A Prefeitura de São Paulo perdeu um recurso de apelação nesta segunda-feira (4 de março) e terá de retomar o serviço de aborto legal no Hospital e Maternidade Municipal Vila Nova Cachoeirinha, na zona norte da capital paulista. A unidade, que é referência, havia suspendido as interrupções previstas em lei, gerando impacto direto no acesso à saúde feminina e aos direitos fundamentais. O Resumo explica e descomplica para você.
Decisão do TJ-SP Garante o Direito Fundamental
O Tribunal de Justiça de São Paulo (TJ-SP) confirmou, em segunda instância, a obrigatoriedade da retomada do serviço. A suspensão, que havia ocorrido em dezembro de 2023, gerou uma ação proposta pelo Coletivo Educação em Primeiro Lugar, formado pelos parlamentares do PSOL, alegando desrespeito à lei.
Dados técnicos da decisão e envolvidos:
– Instituição judicial: Tribunal de Justiça de São Paulo (TJ-SP)
– Relator do processo: Desembargador Eduardo Pratavieira
– Data da decisão em segunda instância: 4 de março de 2024
– Data da suspensão original do serviço: Dezembro de 2023
– Local afetado: Hospital e Maternidade Municipal Vila Nova Cachoeirinha, zona norte de São Paulo
– Proponentes da ação: Coletivo Educação em Primeiro Lugar (Deputada Federal Luciene Cavalcante, Deputado Estadual Carlos Giannazi e Vereador Celso Giannazi, todos do PSOL)

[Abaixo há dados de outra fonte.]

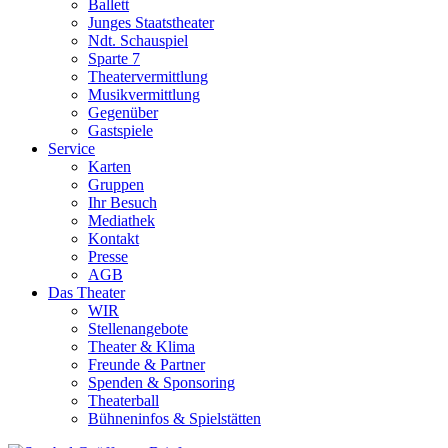
Ballett
Junges Staatstheater
Ndt. Schauspiel
Sparte 7
Theatervermittlung
Musikvermittlung
Gegenüber
Gastspiele
Service
Karten
Gruppen
Ihr Besuch
Mediathek
Kontakt
Presse
AGB
Das Theater
WIR
Stellenangebote
Theater & Klima
Freunde & Partner
Spenden & Sponsoring
Theaterball
Bühneninfos & Spielstätten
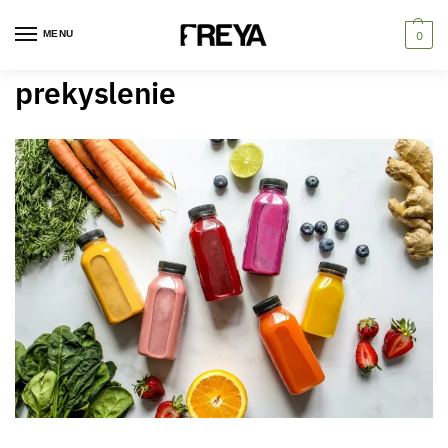
MENU
0
prekyslenie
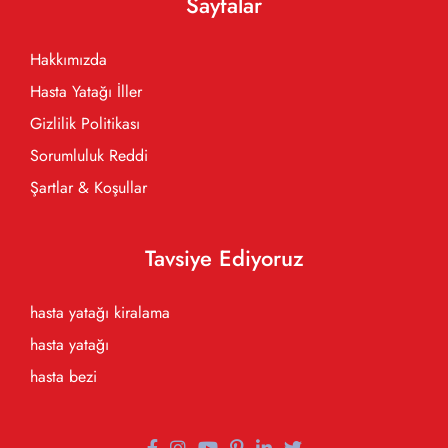
Sayfalar
Hakkımızda
Hasta Yatağı İller
Gizlilik Politikası
Sorumluluk Reddi
Şartlar & Koşullar
Tavsiye Ediyoruz
hasta yatağı kiralama
hasta yatağı
hasta bezi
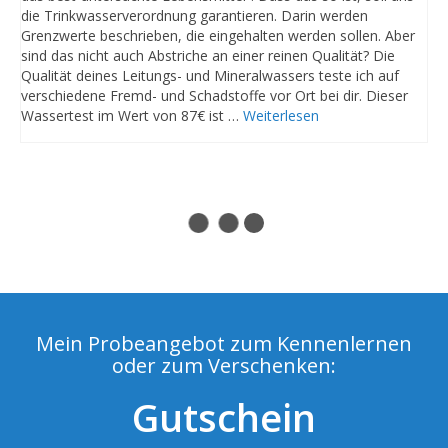
die Trinkwasserverordnung garantieren. Darin werden
Grenzwerte beschrieben, die eingehalten werden sollen. Aber
sind das nicht auch Abstriche an einer reinen Qualität? Die
Qualität deines Leitungs- und Mineralwassers teste ich auf
verschiedene Fremd- und Schadstoffe vor Ort bei dir. Dieser
Wassertest im Wert von 87€ ist …
Weiterlesen
Mein Probeangebot zum Kennenlernen
oder zum Verschenken:
Gutschein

– Impacto da suspensão: Ao menos 15 casos de desrespeito ao direito, segundo levantamento da Defensoria Pública
O que isso muda na prática: Com a decisão judicial, mulheres em situação de estupro, risco de vida ou feto anencéfalo terão novamente o acesso garantido ao procedimento legal em uma unidade de referência na capital paulista. Isso evita a revitimização das vítimas e assegura o cumprimento de um direito fundamental previsto em lei federal.
A Lei do Aborto Legal e a Posição da Prefeitura
No Brasil, a interrupção da gravidez é permitida e garantida por lei em casos específicos, como estupro, risco de vida para a gestante e anencefalia fetal. A prefeitura alegou inicialmente que a suspensão seria temporária e que outras unidades realizavam o atendimento na cidade, argumento que foi negado pelos parlamentares e ONGs que apoiaram a ação judicial.
– Casos de aborto legal no Brasil: Estupro, risco de vida para a gestante, feto anencéfalo
– Alegação inicial da prefeitura: Suspensão temporária e realocação do serviço para outras unidades (refutada pela justiça)
– Posição atual da prefeitura: Negou que o serviço especializado havia sido interrompido na unidade e confirmou o retorno imediato do atendimento no Hospital de Vila Nova Cachoeirinha
O que isso muda na prática: A decisão judicial reforça a responsabilidade do poder público em assegurar os direitos reprodutivos e de saúde das mulheres, combatendo tentativas de restrição indevida. Garante que os serviços de saúde sigam as diretrizes legais e éticas, evitando que pacientes sejam submetidas a “terror psicológico e emocional”, como citado na decisão judicial.